Christian Dior was born in Granville, in the north of France. His wealthy family wanted him to become a diplomat, but Dior instead showed interest in the art world: since he was very little, he used to sell his fashion sketches outside his house for about 10 cents. From 1937, Dior was employed by the fashion designer Robert Piguet, who gave him the opportunity to design his collection, and after the war, he decided to open his own maison.
On 12 February 1947, Christian Dior launched his first collection. The show was presented at 30 Avenue Montaigne, in the salons of the maison. The lines presented were named ‘Corolle’ and ‘Huit’. However, soon after the presentation, the collection became known as the ‘New Look’ thanks to Carmel Snow, then-editor inches of Harper’s Bazaar, who exclaimed "It's such a New Look! It’s quite a revolution, dear Christian!’ The New Look represented the new spirit that was about to permeate fashion right after the restrictions imposed by World War II. The most known ensemble of the collection is the Bar suit, whose silhouette was characterised by a small waist and rounded shoulders, emphasizing the bust, and a full skirt falling below mid-calf length falling gently on the hips.

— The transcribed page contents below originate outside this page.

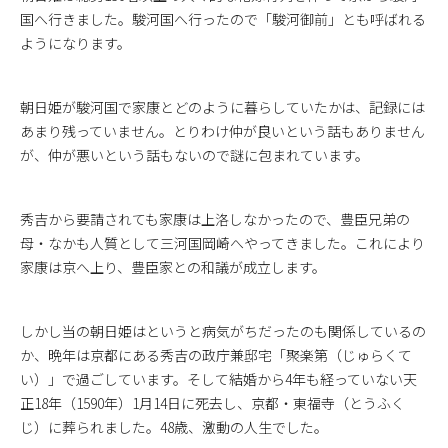
国へ行きました。駿河国へ行ったので「駿河御前」とも呼ばれる
ようになります。
朝日姫が駿河国で家康とどのように暮らしていたかは、記録には
あまり残っていません。とりわけ仲が良いという話もありません
が、仲が悪いという話もないので謎に包まれています。
秀吉から要請されても家康は上洛しなかったので、豊臣兄弟の
母・なかも人質として三河国岡崎へやってきました。これにより
家康は京へ上り、豊臣家との和議が成立します。
しかし当の朝日姫はというと病気がちだったのも関係しているの
か、晩年は京都にある秀吉の政庁兼邸宅「聚楽第（じゅらくて
い）」で過ごしています。そして結婚から4年も経っていない天
正18年（1590年）1月14日に死去し、京都・東福寺（とうふく
じ）に葬られました。48歳、激動の人生でした。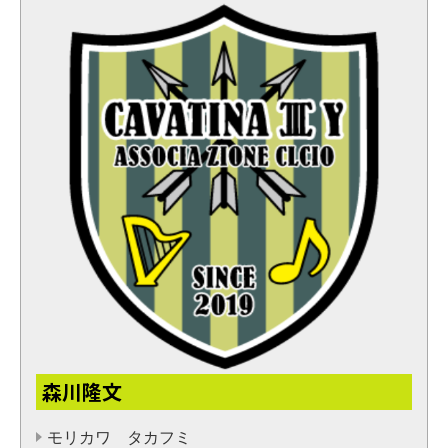
森川隆文
モリカワ タカフミ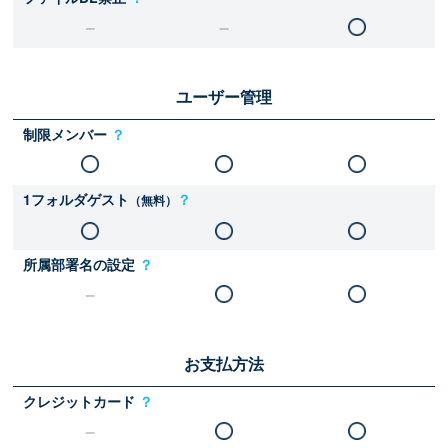
ユーザー管理
制限メンバー
？
1フォルダゲスト
？
（無料）
所属部署名の設定
？
お支払方法
クレジットカード
？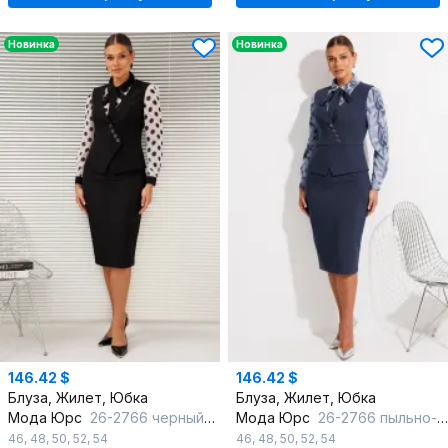
Новинка
Новинка
146.42 $
146.42 $
Блуза, Жилет, Юбка
Блуза, Жилет, Юбка
Мода Юрс
26-2766 черный_крупный горох
Мода Юрс
26-2766 пыльно-синий
46
,
48
,
50
,
52
,
54
46
,
48
,
50
,
52
,
54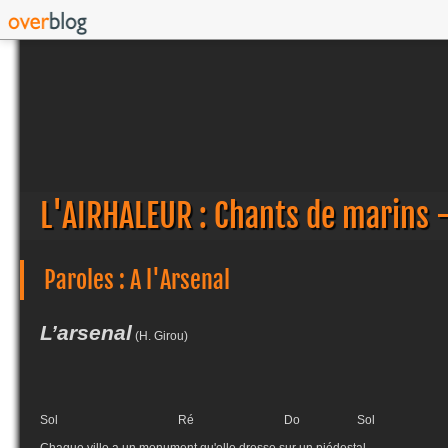
L'AIRHALEUR : Chants de marins 
Paroles : A l'Arsenal
L’arsenal
(H. Girou)
Sol Ré Do Sol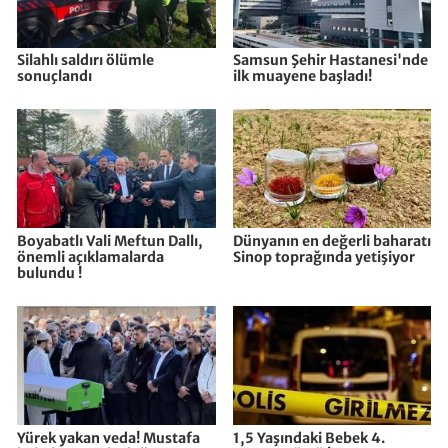
Silahlı saldırı ölümle
Samsun Şehir Hastanesi'nde
sonuçlandı
ilk muayene başladı!
Boyabatlı Vali Meftun Dallı,
Dünyanın en değerli baharatı
önemli açıklamalarda
Sinop toprağında yetişiyor
bulundu !
Yürek yakan veda! Mustafa
1,5 Yaşındaki Bebek 4.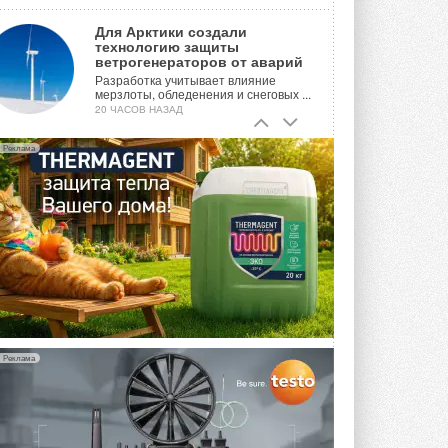
Для Арктики создали
технологию защиты
ветрогенераторов от аварий
Разработка учитывает влияние
мерзлоты, обледенения и снеговых ...
20 ЧАСОВ НАЗАД
Гибридный тепловой насос PV/T
Реклама
с одним общим испарителем
Исследователи предложили
конструкцию двухисточникового ...
ВЧЕРА
21-й ежегодный форум
«ЦОД-2026»
Мероприятие пройдет 2-3 сентября в
отеле Radisson Slavyanskaya. Форум
посетит более двух тысяч участников ...
ВЧЕРА
Реклама
Китайская Shenling представила
линейку тепловых насосов
«воздух-вода» на R290
Серия ThermaX R290 All-In-One
включает три модели ...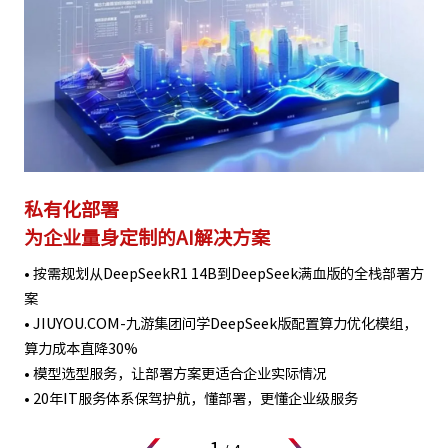
私有化部署
为企业量身定制的AI解决方案
• 按需规划从DeepSeekR1 14B到DeepSeek满血版的全栈部署方
案
• JIUYOU.COM-九游集团问学DeepSeek版配置算力优化模组，
算力成本直降30%
• 模型选型服务，让部署方案更适合企业实际情况
• 20年IT服务体系保驾护航，懂部署，更懂企业级服务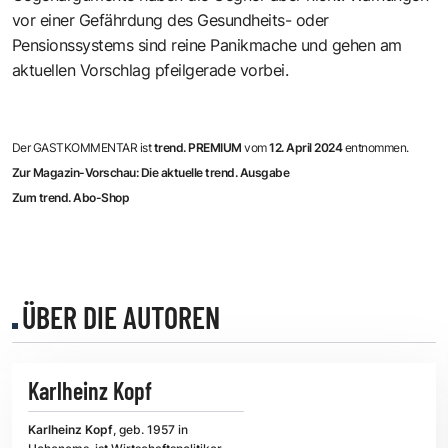
vor einer Gefährdung des Gesundheits- oder
Pensionssystems sind reine Panikmache und gehen am
aktuellen Vorschlag pfeilgerade vorbei.
Der GASTKOMMENTAR ist
trend. PREMIUM
vom
12. April 2024
entnommen.
Zur Magazin-Vorschau: Die aktuelle trend. Ausgabe
Zum trend. Abo-Shop
ÜBER DIE AUTOREN
Karlheinz Kopf
Karlheinz Kopf
, geb. 1957 in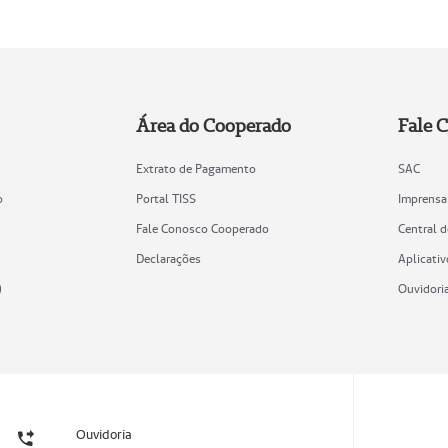
Área do Cooperado
Fale 
Extrato de Pagamento
SAC
o
Portal TISS
Imprensa
Fale Conosco Cooperado
Central 
Declarações
Aplicativ
)
Ouvidori
Ouvidoria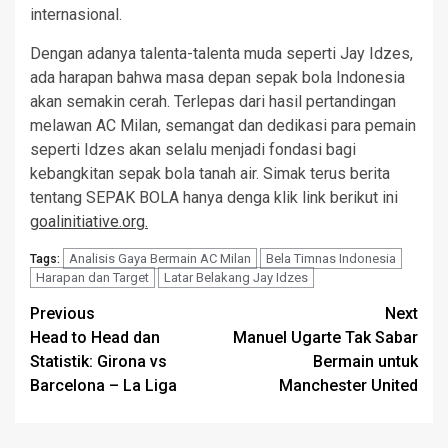
internasional.
Dengan adanya talenta-talenta muda seperti Jay Idzes,
ada harapan bahwa masa depan sepak bola Indonesia
akan semakin cerah. Terlepas dari hasil pertandingan
melawan AC Milan, semangat dan dedikasi para pemain
seperti Idzes akan selalu menjadi fondasi bagi
kebangkitan sepak bola tanah air. Simak terus berita
tentang SEPAK BOLA hanya denga klik link berikut ini
goalinitiative.org.
Analisis Gaya Bermain AC Milan
Bela Timnas Indonesia
Tags:
Harapan dan Target
Latar Belakang Jay Idzes
Post
Previous
Next
Head to Head dan
Manuel Ugarte Tak Sabar
navigation
Statistik: Girona vs
Bermain untuk
Barcelona – La Liga
Manchester United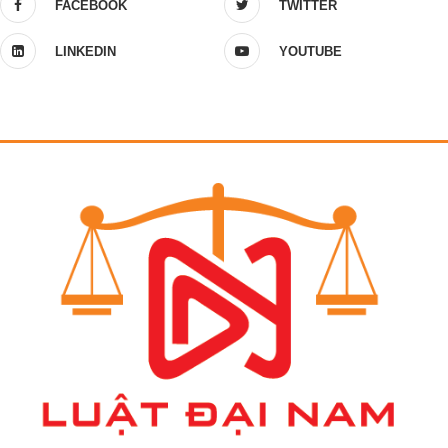
FACEBOOK
TWITTER
LINKEDIN
YOUTUBE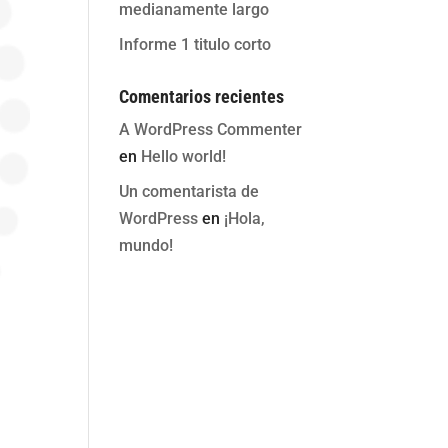
medianamente largo
Informe 1 titulo corto
Comentarios recientes
A WordPress Commenter
en
Hello world!
Un comentarista de
WordPress
en
¡Hola,
mundo!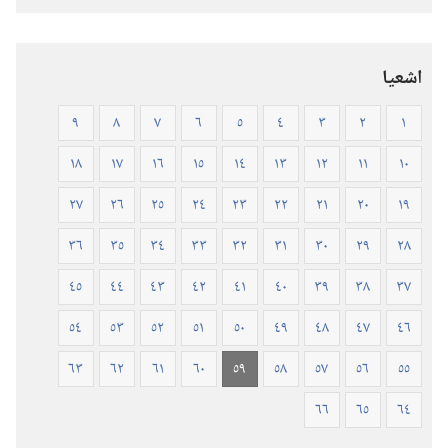
—
ترجمة
العالم
اشعيا
الجديد
(ورقي
٩
٨
٧
٦
٥
٤
٣
٢
١
الغلاف)
١٨
١٧
١٦
١٥
١٤
١٣
١٢
١١
١٠
٢٧
٢٦
٢٥
٢٤
٢٣
٢٢
٢١
٢٠
١٩
٣٦
٣٥
٣٤
٣٣
٣٢
٣١
٣٠
٢٩
٢٨
٤٥
٤٤
٤٣
٤٢
٤١
٤٠
٣٩
٣٨
٣٧
٥٤
٥٣
٥٢
٥١
٥٠
٤٩
٤٨
٤٧
٤٦
٦٣
٦٢
٦١
٦٠
٥٩
٥٨
٥٧
٥٦
٥٥
٦٦
٦٥
٦٤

The skirt took twenty yards of fabrics, and many detractors said it was inconsiderate to use so much material after years of rationing. The new look was quite controversial for many other reasons: feminists complained it was dragging women backwards, given that it reintroduced the corset, depriving women of the freedom of movement - and independence. However, the new style introduced by Christian Dior was extremely popular among women in Europe and America, and still influencing designers today.